- Education: Columbia College Chicago University of Wisconsin–Madison
- Occupation: fashion designer
- Television: Project Runway Season 4 (11th place)

= Steven Rosengard =

American fashion designer

Steven Rosengard is an independent American fashion designer. He designs his eponymous line in Chicago, Illinois, and was a contestant in season four of the Bravo reality television show Project Runway.

==Childhood and education==
Rosengard grew up in the south suburbs of Chicago and is the youngest of four children. A graduate of Morgan Park Academy, Rosengard entered the fashion design program at Columbia College Chicago. After one year, Rosengard left Columbia to travel abroad; upon returning from travels to France, Italy, and England, Rosengard enrolled in the Dutch Studies program at the University of Wisconsin–Madison.

==Career==
In 2005, Rosengard began working with clients to create custom couture under his eponymous label. Featured in Chicago Fashion Week, Rosengard emerged as a designer on the Chicago fashion scene before his appearance on Project Runway, a reality show on Bravo in which designers compete against each other in a variety of fashion challenges.

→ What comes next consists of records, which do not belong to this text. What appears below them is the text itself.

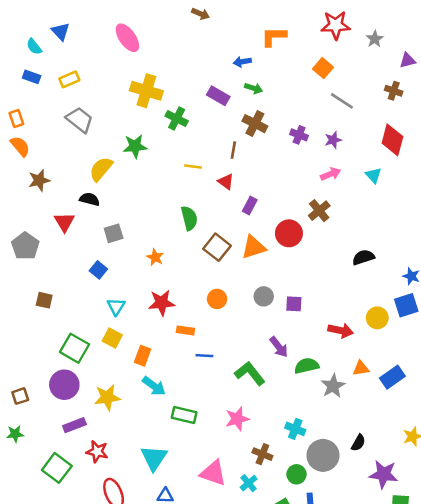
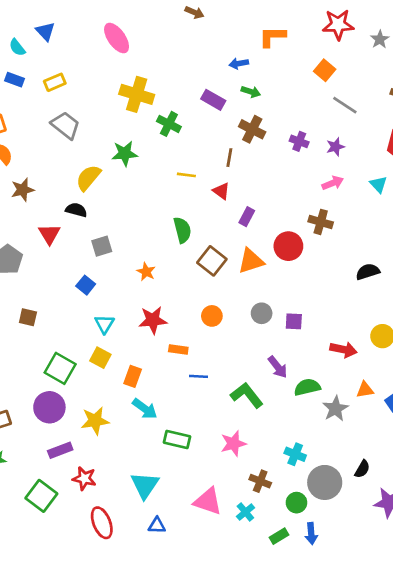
brown cross: (319, 211) -> (321, 222), turned -35

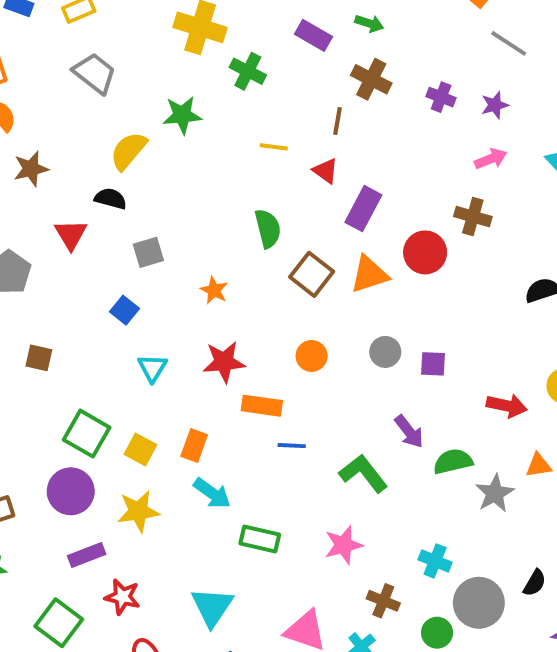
purple rectangle: (247, 217) -> (363, 209), size x1.5
orange rectangle: (178, 350) -> (262, 406), size x1.4
yellow square: (100, 358) -> (140, 449), moved

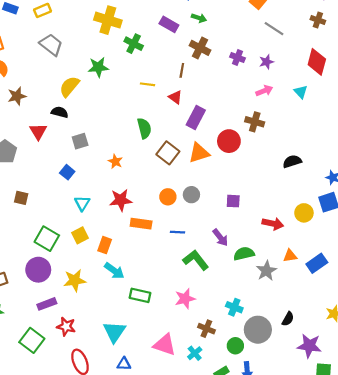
gray circle: (385, 352) -> (191, 195), moved
blue line: (292, 446) -> (178, 232), moved
yellow square: (140, 449) -> (80, 235), moved, turned 35

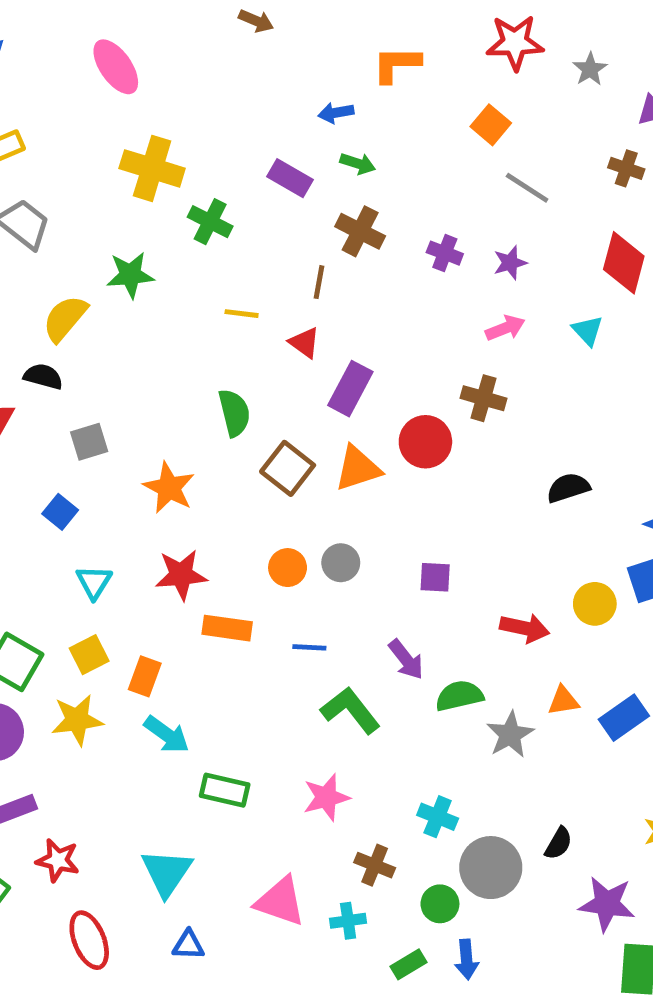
orange star: (115, 161) -> (169, 488), size x1.5
yellow star: (75, 280) -> (77, 720), moved
cyan cross: (195, 353) -> (348, 921), turned 32

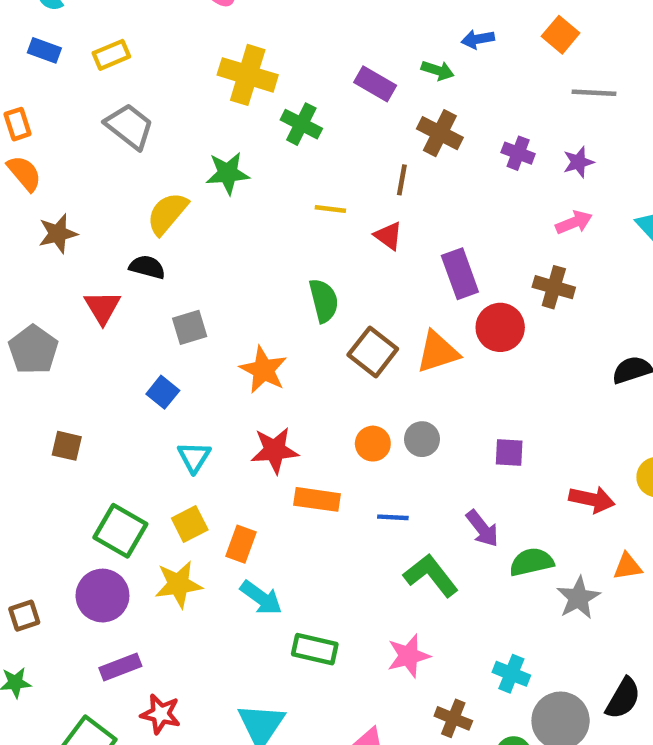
blue arrow: (336, 113) -> (478, 39), moved
gray line: (527, 188) -> (594, 93), turned -30
purple rectangle: (350, 389) -> (460, 274), moved, turned -48
black semicircle: (559, 843) -> (623, 698), size x1.4

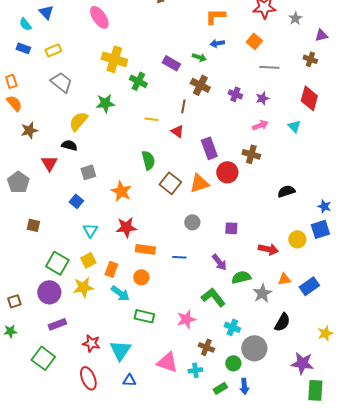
orange circle: (373, 444) -> (141, 277), moved
green L-shape: (431, 575) -> (213, 297), moved
black semicircle: (623, 698) -> (282, 322), moved
red star: (161, 714) -> (91, 343), moved

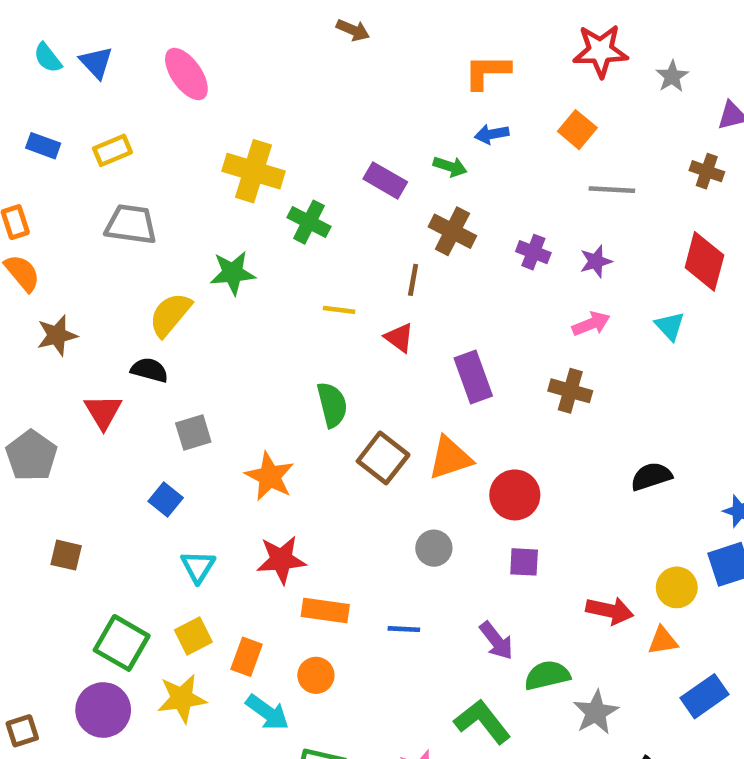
pink ellipse: (99, 17) -> (186, 74), moved
cyan semicircle: (25, 24) -> (48, 58), moved
gray trapezoid: (61, 82) -> (131, 224), turned -30
red circle: (227, 172) -> (515, 495), moved
orange triangle: (284, 279) -> (663, 641), moved

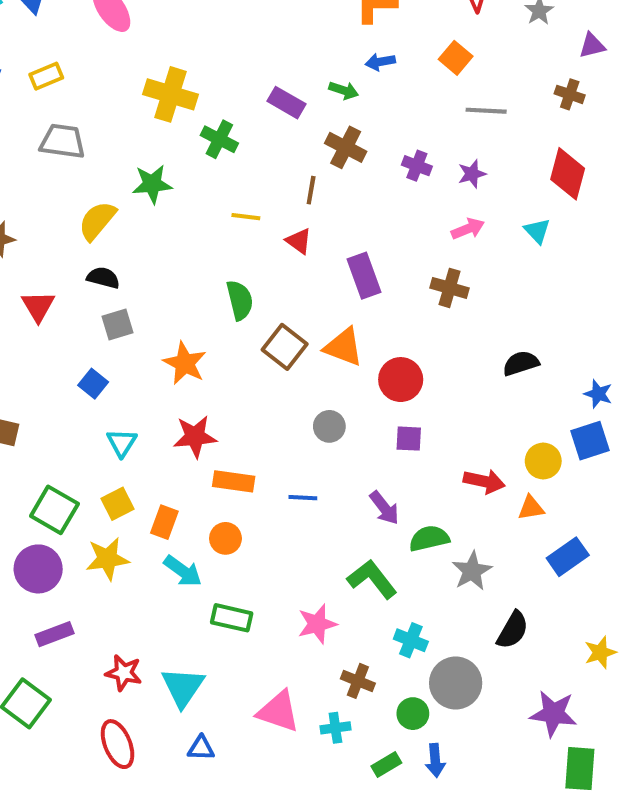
black semicircle: (149, 370) -> (103, 278), moved
orange triangle: (450, 458) -> (344, 347), turned 39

In 2006, Rosengard auditioned for season three of Project Runway and made it through all rounds of auditioning, but in the end was selected to be an alternate. His audition video, along with footage from his actual audition with Tim Gunn and Nick Verreos was shown on "Road to Runway: Season 3 - Casting Special".

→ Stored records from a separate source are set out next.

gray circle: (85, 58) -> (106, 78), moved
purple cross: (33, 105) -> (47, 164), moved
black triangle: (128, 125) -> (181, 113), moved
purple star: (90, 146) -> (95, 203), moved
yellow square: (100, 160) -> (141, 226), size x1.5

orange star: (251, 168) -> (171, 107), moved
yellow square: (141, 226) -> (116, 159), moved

In 2007, Rosengard was selected to be a contestant on the fourth season of Project Runway. The designers competed for the opportunity to show their Spring 2008 collection at New York Fashion Week, an editorial feature in Elle magazine, $100,000 (furnished by TRESemmé) to start their own line, the opportunity to sell their line on Bluefly, and a 2008 Saturn Astra. Rosengard was eliminated in the season's fifth episode.

Upon his return to Chicago after filming for Project Runway ended, Rosengard designed "The Perfect Rose Dress" for Gaga's, a Chicago-based boutique specializing in children's formal attire. The dress was featured on In the Loop with iVillage.